De in de onderhavige zaak aan de orde zijnde bedragen hebben betrekking op een arbeidsovereenkomst van onbepaalde duur tussen verzoekster en een plaatselijke medewerker die voltijds als parlementair medewerker werkte in de lidstaat waarin verzoekster is verkozen. Een aantal aanwijzingen betreffende de functies die de plaatselijke medewerker vervulde bij de politieke partij waarvan verzoekster lid was, hebben bij verweerder twijfel doen rijzen of verzoekster de krachtens de artikelen 33, 43 en 62 van de uitvoeringsbepalingen van het Statuut van de parlementsleden op haar rustende verplichtingen wel nakwam.

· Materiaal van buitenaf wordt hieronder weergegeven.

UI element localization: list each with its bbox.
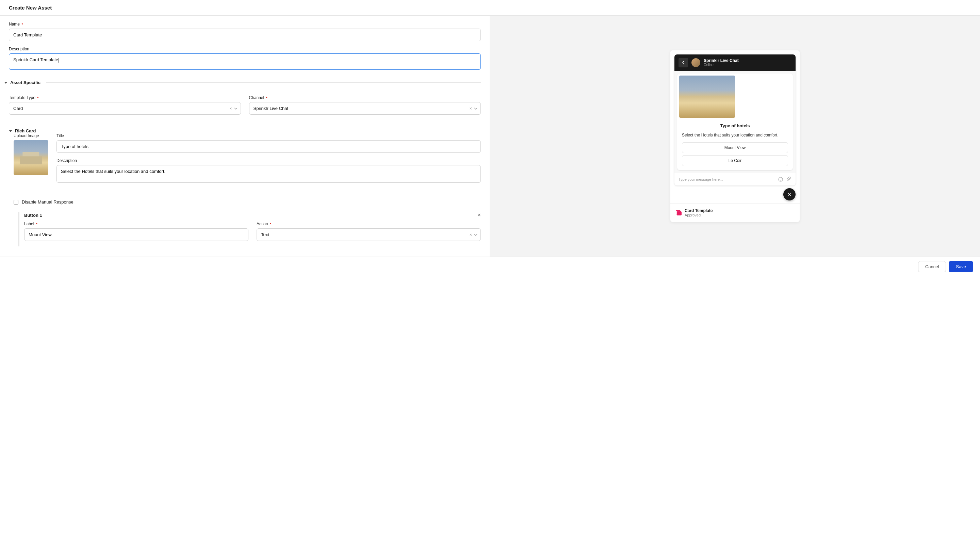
preview-button-1[interactable]: Mount View	[682, 142, 788, 153]
card-title-input[interactable]	[56, 140, 481, 153]
chevron-left-icon	[682, 61, 685, 65]
close-icon	[788, 192, 791, 196]
description-label: Description	[9, 47, 481, 51]
button-action-select[interactable]	[256, 228, 481, 241]
clear-icon[interactable]: ×	[469, 106, 472, 111]
attachment-icon[interactable]	[786, 177, 791, 182]
chevron-down-icon[interactable]	[474, 234, 477, 236]
chat-header: Sprinklr Live Chat Online	[675, 54, 795, 71]
template-type-label: Template Type •	[9, 95, 241, 100]
asset-specific-title: Asset Specific	[10, 80, 40, 85]
cancel-button[interactable]: Cancel	[918, 261, 946, 272]
card-description-input[interactable]: Select the Hotels that suits your locati…	[56, 165, 481, 183]
caret-down-icon	[4, 82, 8, 84]
template-status: Approved	[685, 213, 713, 217]
back-button[interactable]	[679, 58, 688, 67]
save-button[interactable]: Save	[949, 261, 973, 272]
card-title-label: Title	[56, 134, 481, 138]
name-input[interactable]	[9, 29, 481, 41]
page-title: Create New Asset	[0, 0, 980, 16]
button-label-input[interactable]	[24, 228, 248, 241]
divider	[41, 131, 481, 131]
preview-button-2[interactable]: Le Coir	[682, 155, 788, 166]
preview-card-title: Type of hotels	[679, 121, 791, 131]
button-action-label: Action •	[256, 221, 481, 226]
channel-label: Channel •	[249, 95, 481, 100]
name-label: Name •	[9, 22, 481, 27]
description-input[interactable]: Sprinklr Card Template	[9, 53, 481, 70]
disable-manual-checkbox[interactable]	[14, 200, 18, 205]
divider	[46, 82, 481, 83]
template-icon	[676, 210, 681, 215]
preview-container: Sprinklr Live Chat Online Type of hotels…	[670, 50, 800, 222]
preview-pane: Sprinklr Live Chat Online Type of hotels…	[490, 16, 980, 256]
preview-card-desc: Select the Hotels that suits your locati…	[679, 131, 791, 140]
remove-button-icon[interactable]: ×	[478, 212, 481, 218]
chevron-down-icon[interactable]	[234, 108, 237, 110]
card-description-label: Description	[56, 158, 481, 163]
close-chat-button[interactable]	[783, 188, 795, 201]
chat-message-input[interactable]: Type your message here...	[679, 177, 775, 182]
svg-point-3	[780, 179, 780, 179]
upload-image-preview[interactable]	[14, 140, 48, 175]
button-label-label: Label •	[24, 221, 248, 226]
rich-card-section-header[interactable]: Rich Card	[14, 128, 481, 134]
button1-header: Button 1	[24, 213, 42, 218]
avatar	[692, 58, 700, 67]
caret-down-icon	[9, 130, 12, 132]
svg-point-4	[781, 179, 782, 179]
disable-manual-label: Disable Manual Response	[22, 199, 73, 205]
asset-specific-section-header[interactable]: Asset Specific	[9, 80, 481, 85]
footer-bar: Cancel Save	[0, 257, 980, 276]
clear-icon[interactable]: ×	[229, 106, 232, 111]
card-preview: Type of hotels Select the Hotels that su…	[677, 73, 793, 170]
channel-select[interactable]	[249, 102, 481, 115]
svg-rect-1	[20, 156, 42, 164]
card-image	[679, 76, 735, 118]
svg-point-2	[778, 177, 783, 182]
clear-icon[interactable]: ×	[469, 232, 472, 237]
upload-image-label: Upload Image	[14, 134, 48, 138]
template-type-select[interactable]	[9, 102, 241, 115]
chat-status: Online	[704, 63, 739, 67]
chevron-down-icon[interactable]	[474, 108, 477, 110]
emoji-icon[interactable]	[778, 177, 783, 182]
template-info: Card Template Approved	[670, 203, 800, 222]
chat-title: Sprinklr Live Chat	[704, 58, 739, 63]
chat-window: Sprinklr Live Chat Online Type of hotels…	[675, 54, 795, 185]
template-name: Card Template	[685, 208, 713, 213]
rich-card-title: Rich Card	[15, 128, 36, 134]
form-pane: Name • Description Sprinklr Card Templat…	[0, 16, 490, 256]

Ter ondersteuning van haar beroep voert verzoekster aan dat in de onderhavige zaak de bestreden handelingen gebreken vertonen die gevolgen hebben voor de externe wettigheid ervan, met name omdat de opsteller van de handeling rationae materiae onbevoegd is, die handelingen niet gemotiveerd zijn en de wezenlijke vormvereisten niet zijn nageleefd.

Zij voert tevens aan dat de interne wettigheid van de bestreden handelingen gebreken vertoont. Deze hebben betrekking op het feit dat de verweten feiten niet stroken met de werkelijkheid, op de aanwijzing van de partij op wie de bewijslast rust, schending van het evenredigheidsbeginsel, inbreuk op de politieke rechten van plaatselijke medewerkers, misbruik van bevoegdheid, de discriminerende aard van de bestreden besluiten en het bestaan van fumus persecutionis, schending van de onafhankelijkheid van het parlementslid en van het verbod van een bindend mandaat, schending van de beginselen una via electa en non bis in idem, aangezien de voorzitter van het Europees Parlement aan OLAF de feitelijke gegevens heeft doen toekomen waaruit blijkt dat verzoekster gestelde onregelmatigheden heeft begaan.